| TASK INSTRUCTIONS |
Set down every entry exactly as it stands, omitting any picture.

(Saved entries)
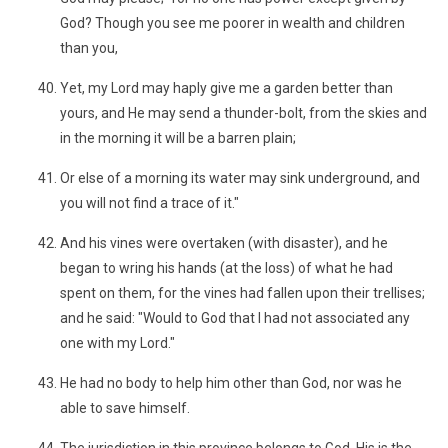
God? Though you see me poorer in wealth and children
than you,
Yet, my Lord may haply give me a garden better than
yours, and He may send a thunder-bolt, from the skies and
in the morning it will be a barren plain;
Or else of a morning its water may sink underground, and
you will not find a trace of it."
And his vines were overtaken (with disaster), and he
began to wring his hands (at the loss) of what he had
spent on them, for the vines had fallen upon their trellises;
and he said: "Would to God that I had not associated any
one with my Lord."
He had no body to help him other than God, nor was he
able to save himself.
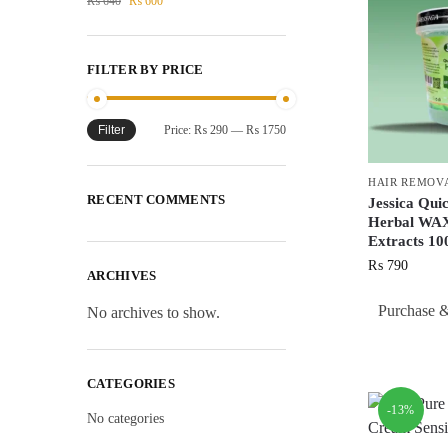
₨
640
₨
600
FILTER BY PRICE
Filter
Price:
₨ 290
—
₨ 1750
HAIR REMOV
RECENT COMMENTS
Jessica Qui
Herbal WAX
Extracts 
₨
790
ARCHIVES
Purchase &
No archives to show.
CATEGORIES
-13%
No categories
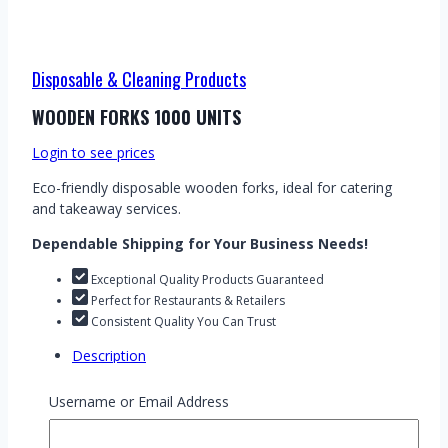
Disposable & Cleaning Products
WOODEN FORKS 1000 UNITS
Login to see prices
Eco-friendly disposable wooden forks, ideal for catering
and takeaway services.
Dependable Shipping for Your Business Needs!
Exceptional Quality Products Guaranteed
Perfect for Restaurants & Retailers
Consistent Quality You Can Trust
Description
Wooden Forks – Pack of 1000 units. These eco-friendly,
Username or Email Address
disposable wooden forks are an excellent choice for
restaurants, catering services, and wholesale businesses.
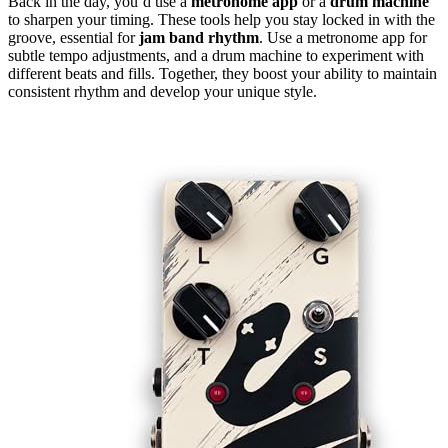
Back in the day, you’d use a
metronome app
or a
drum machine
to sharpen your timing. These tools help you stay locked in with the
groove, essential for
jam band rhythm
. Use a metronome app for
subtle tempo adjustments, and a drum machine to experiment with
different beats and fills. Together, they boost your ability to maintain
consistent rhythm and develop your unique style.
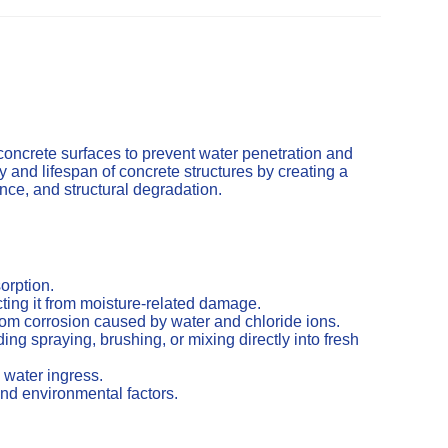
concrete surfaces to prevent water penetration and
and lifespan of concrete structures by creating a
cence, and structural degradation.
orption.
ting it from moisture-related damage.
from corrosion caused by water and chloride ions.
ng spraying, brushing, or mixing directly into fresh
 water ingress.
nd environmental factors.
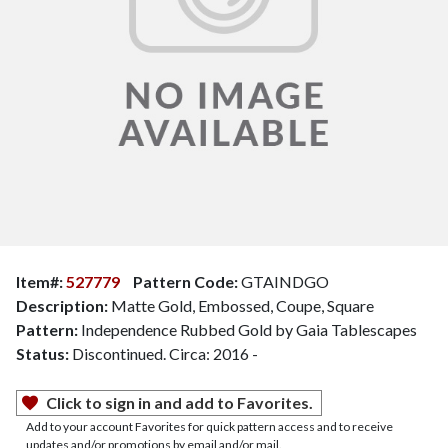
Item#:
527779
Pattern Code:
GTAINDGO
Description:
Matte Gold, Embossed, Coupe, Square
Pattern:
Independence Rubbed Gold by Gaia Tablescapes
Status:
Discontinued. Circa: 2016 -
Click to sign in and add to Favorites.
Add to your account Favorites for quick pattern access and to receive
updates and/or promotions by email and/or mail.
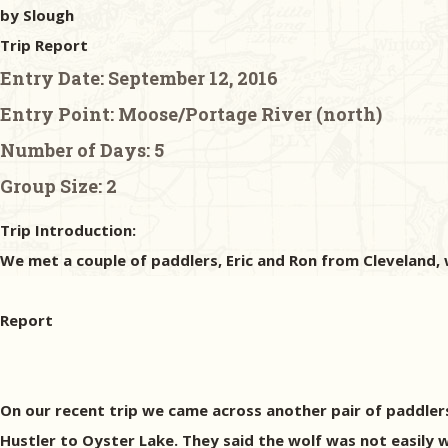
by Slough
Trip Report
Entry Date:
September 12, 2016
Entry Point:
Moose/Portage River (north)
Number of Days:
5
Group Size:
2
Trip Introduction:
We met a couple of paddlers, Eric and Ron from Cleveland,
Report
On our recent trip we came across another pair of paddler
Hustler to Oyster Lake. They said the wolf was not easily 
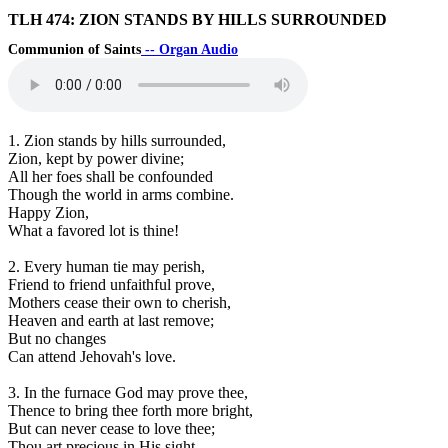
TLH 474: ZION STANDS BY HILLS SURROUNDED
Communion of Saints
-- Organ Audio
1. Zion stands by hills surrounded,
Zion, kept by power divine;
All her foes shall be confounded
Though the world in arms combine.
Happy Zion,
What a favored lot is thine!
2. Every human tie may perish,
Friend to friend unfaithful prove,
Mothers cease their own to cherish,
Heaven and earth at last remove;
But no changes
Can attend Jehovah's love.
3. In the furnace God may prove thee,
Thence to bring thee forth more bright,
But can never cease to love thee;
Thou art precious in His sight.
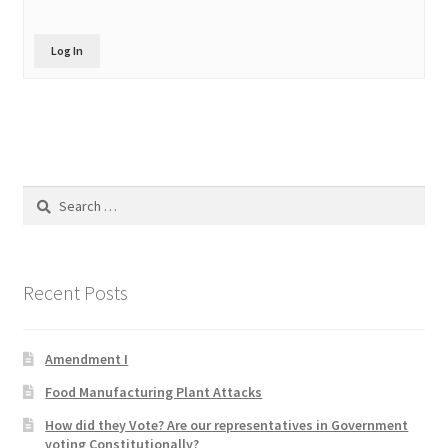
Product Categories
Log In
Quotes
Shop
Topics
Search
for:
Videos
Home 1
Recent Posts
Amendment I
Food Manufacturing Plant Attacks
How did they Vote? Are our representatives in Government
voting Constitutionally?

| RESPONSE AREA |
God? Though you see me poorer in wealth and children
than you,
Yet, my Lord may haply give me a garden better than
yours, and He may send a thunder-bolt, from the skies and
in the morning it will be a barren plain;
Or else of a morning its water may sink underground, and
you will not find a trace of it."
And his vines were overtaken (with disaster), and he
began to wring his hands (at the loss) of what he had
spent on them, for the vines had fallen upon their trellises;
and he said: "Would to God that I had not associated any
one with my Lord."
He had no body to help him other than God, nor was he
able to save himself.
₨
640
₨
600
FILTER BY PRICE
Filter
Price:
₨ 290
—
₨ 1750
HAIR REMOV
RECENT COMMENTS
Jessica Qui
Herbal WAX
Extracts 
₨
790
ARCHIVES
Purchase &
No archives to show.
CATEGORIES
-13%
No categories
Disposable & Cleaning Products
WOODEN FORKS 1000 UNITS
Login to see prices
Eco-friendly disposable wooden forks, ideal for catering
and takeaway services.
Dependable Shipping for Your Business Needs!
Exceptional Quality Products Guaranteed
Perfect for Restaurants & Retailers
Consistent Quality You Can Trust
Description
Wooden Forks – Pack of 1000 units. These eco-friendly,
Username or Email Address
disposable wooden forks are an excellent choice for
restaurants, catering services, and wholesale businesses.
Back in the day, you’d use a
metronome app
or a
drum machine
to sharpen your timing. These tools help you stay locked in with the
groove, essential for
jam band rhythm
. Use a metronome app for
subtle tempo adjustments, and a drum machine to experiment with
different beats and fills. Together, they boost your ability to maintain
consistent rhythm and develop your unique style.
concrete surfaces to prevent water penetration and
and lifespan of concrete structures by creating a
cence, and structural degradation.
orption.
ting it from moisture-related damage.
from corrosion caused by water and chloride ions.
ng spraying, brushing, or mixing directly into fresh
 water ingress.
nd environmental factors.
Item#:
527779
Pattern Code:
GTAINDGO
Description:
Matte Gold, Embossed, Coupe, Square
Pattern:
Independence Rubbed Gold by Gaia Tablescapes
Status:
Discontinued. Circa: 2016 -
Click to sign in and add to Favorites.
Add to your account Favorites for quick pattern access and to receive
updates and/or promotions by email and/or mail.
by Slough
Trip Report
Entry Date:
September 12, 2016
Entry Point:
Moose/Portage River (north)
Number of Days:
5
Group Size:
2
Trip Introduction:
We met a couple of paddlers, Eric and Ron from Cleveland,
Report
On our recent trip we came across another pair of paddler
Hustler to Oyster Lake. They said the wolf was not easily 
TLH 474: ZION STANDS BY HILLS SURROUNDED
Communion of Saints
-- Organ Audio
1. Zion stands by hills surrounded,
Zion, kept by power divine;
All her foes shall be confounded
Though the world in arms combine.
Happy Zion,
What a favored lot is thine!
2. Every human tie may perish,
Friend to friend unfaithful prove,
Mothers cease their own to cherish,
Heaven and earth at last remove;
But no changes
Can attend Jehovah's love.
3. In the furnace God may prove thee,
Thence to bring thee forth more bright,
But can never cease to love thee;
Thou art precious in His sight.
Product Categories
Log In
Quotes
Shop
Topics
Search
for:
Videos
Home 1
Recent Posts
Amendment I
Food Manufacturing Plant Attacks
How did they Vote? Are our representatives in Government
voting Constitutionally?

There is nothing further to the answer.